METRO CIKARANG – Aliansi Ormas Bekasi (AOB) mendesak  Dewan Perwakilan Rakyat Daerah (DPRD) Kabupaten Bekasi untuk membuktikan janjinya menindak tegas para pencemar lingkungan terkait sidak yang dilakukannya pada beberapa waktu lalu.

 Ketua AOB, Zaenal mengatakan, bahwasannya hari ini mendatangi Gedung Bupati dan Gedung DPRD untuk mempertanyakan hasil sidak yang dilakukan pimpinan DPRD dan Komisi yang membidangi lingkungan.

“Kita prihatin, Kenapa bisa di bilang gitu karena selama ini hasil sidak yang dilakukan tidak pernah ada kejelasan seperti apa yang di janjikan,”ungkap nya kepada media, Rabu (2/12/20)

Zaenal menjelaskan, sebagaimana yang disampaikan Komisi III jelas di temukan pelanggaran pada waktu sidak yang dilakukan ke sejumlah lokasi diantaranya kali alam dan kali CBL.

“Kita mau tahu pelanggaran yang dimaksudkan seperti apa ? lalu tindakannya seperti apa terkait pencemaran lingkungan ?,” terangnya.

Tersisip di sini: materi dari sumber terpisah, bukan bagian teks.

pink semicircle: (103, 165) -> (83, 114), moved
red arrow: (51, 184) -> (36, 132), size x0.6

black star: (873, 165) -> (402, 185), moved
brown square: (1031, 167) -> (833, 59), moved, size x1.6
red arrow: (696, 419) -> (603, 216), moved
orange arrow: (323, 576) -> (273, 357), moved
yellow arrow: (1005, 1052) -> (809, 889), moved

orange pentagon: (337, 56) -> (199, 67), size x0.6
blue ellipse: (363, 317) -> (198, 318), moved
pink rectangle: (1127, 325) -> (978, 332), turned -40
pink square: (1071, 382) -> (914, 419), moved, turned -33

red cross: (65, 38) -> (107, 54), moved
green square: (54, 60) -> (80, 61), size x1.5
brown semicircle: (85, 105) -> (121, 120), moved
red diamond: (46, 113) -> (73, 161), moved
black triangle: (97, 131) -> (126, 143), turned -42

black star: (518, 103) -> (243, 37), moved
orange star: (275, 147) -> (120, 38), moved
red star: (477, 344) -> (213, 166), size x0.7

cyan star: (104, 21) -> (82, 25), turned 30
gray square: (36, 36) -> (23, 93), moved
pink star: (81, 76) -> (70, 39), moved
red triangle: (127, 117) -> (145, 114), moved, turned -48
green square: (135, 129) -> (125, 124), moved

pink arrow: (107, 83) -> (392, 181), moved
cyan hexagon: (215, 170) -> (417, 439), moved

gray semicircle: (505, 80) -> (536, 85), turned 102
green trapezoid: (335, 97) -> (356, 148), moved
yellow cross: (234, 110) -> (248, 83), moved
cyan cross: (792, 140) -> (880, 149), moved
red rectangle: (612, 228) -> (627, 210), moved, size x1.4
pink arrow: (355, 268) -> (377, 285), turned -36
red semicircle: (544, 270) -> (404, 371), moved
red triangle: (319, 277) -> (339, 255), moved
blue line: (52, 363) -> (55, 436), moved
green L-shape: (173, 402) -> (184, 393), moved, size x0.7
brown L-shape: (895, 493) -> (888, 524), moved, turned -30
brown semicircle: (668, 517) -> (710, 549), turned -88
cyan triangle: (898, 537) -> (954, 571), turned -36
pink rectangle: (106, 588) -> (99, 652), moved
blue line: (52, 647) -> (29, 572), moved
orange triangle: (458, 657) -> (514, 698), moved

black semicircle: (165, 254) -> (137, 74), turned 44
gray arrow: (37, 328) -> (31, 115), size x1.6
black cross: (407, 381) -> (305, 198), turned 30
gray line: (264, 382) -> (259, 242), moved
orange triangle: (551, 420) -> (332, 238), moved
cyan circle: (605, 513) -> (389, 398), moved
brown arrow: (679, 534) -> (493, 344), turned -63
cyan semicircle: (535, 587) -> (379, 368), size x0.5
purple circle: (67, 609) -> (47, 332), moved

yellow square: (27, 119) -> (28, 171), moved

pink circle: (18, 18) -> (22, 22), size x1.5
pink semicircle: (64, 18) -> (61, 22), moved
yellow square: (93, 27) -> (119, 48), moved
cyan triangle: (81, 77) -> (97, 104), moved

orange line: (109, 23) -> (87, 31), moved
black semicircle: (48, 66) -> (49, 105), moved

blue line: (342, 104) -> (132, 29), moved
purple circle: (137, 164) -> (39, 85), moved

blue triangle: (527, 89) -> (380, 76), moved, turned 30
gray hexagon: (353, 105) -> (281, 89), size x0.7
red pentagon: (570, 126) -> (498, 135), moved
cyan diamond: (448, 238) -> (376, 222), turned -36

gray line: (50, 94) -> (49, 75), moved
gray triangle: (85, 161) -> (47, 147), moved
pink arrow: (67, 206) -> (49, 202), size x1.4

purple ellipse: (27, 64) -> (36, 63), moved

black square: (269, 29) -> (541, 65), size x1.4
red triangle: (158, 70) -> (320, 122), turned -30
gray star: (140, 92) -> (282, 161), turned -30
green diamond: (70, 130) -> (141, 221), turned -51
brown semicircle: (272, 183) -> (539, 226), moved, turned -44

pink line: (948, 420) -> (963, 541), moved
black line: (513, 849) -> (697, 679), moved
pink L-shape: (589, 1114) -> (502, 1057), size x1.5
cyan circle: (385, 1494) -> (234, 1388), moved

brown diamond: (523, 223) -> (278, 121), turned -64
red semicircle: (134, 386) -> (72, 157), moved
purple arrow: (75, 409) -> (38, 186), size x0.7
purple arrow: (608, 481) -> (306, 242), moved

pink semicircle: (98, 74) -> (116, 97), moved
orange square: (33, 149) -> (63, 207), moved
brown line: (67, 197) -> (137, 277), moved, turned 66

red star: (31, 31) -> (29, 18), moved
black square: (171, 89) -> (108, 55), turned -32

Zaenal menyebutkan,  ini kaitannya jelas berhubungan dengan masalah lingkungan dan kejahatan yang terjadi didalamnya dilakukan sejumlah perusahaan yang ada di kabupaten bekasi.

 “Kalau memang ada pelanggaran ya di sikapi tegas, jangan di takut takuti,” ujarnya.

Zaenal juga menyampaikan kepada Bupati Bekasi untuk mengambil langkah, karena sidak yang dilakukan para anggota DPRD sudah bertahun tahun tidak ada penyelesaian yang kongkrit terhadap pencemaran lingkungan yang ada di kabupaten bekasi.

“Kalau di biarkan terus menerus pelanggaran ini, mau di jadikan apa kabupaten bekasi ini? Yang jelas bukti penyampaian pelanggaran di ucapkan oleh dewan sendiri kepada publik,” kata dia.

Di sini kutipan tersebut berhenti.